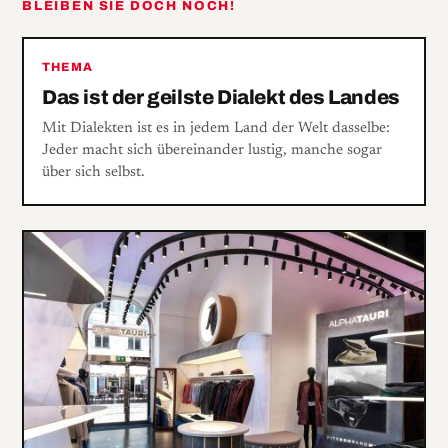
BLEIBEN SIE DOCH NOCH!
THEMA
Das ist der geilste Dialekt des Landes
Mit Dialekten ist es in jedem Land der Welt dasselbe:
Jeder macht sich übereinander lustig, manche sogar
über sich selbst.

▶ **WHAT THE TASK ASKS**
All lines from the one containing "Das ist der geilste Dialekt des Landes" down to the final line above are to be restated word for word; leave out the rest.

▶ **EXERCISE OUTPUT**
Das ist der geilste Dialekt des Landes
Mit Dialekten ist es in jedem Land der Welt dasselbe:
Jeder macht sich übereinander lustig, manche sogar
über sich selbst.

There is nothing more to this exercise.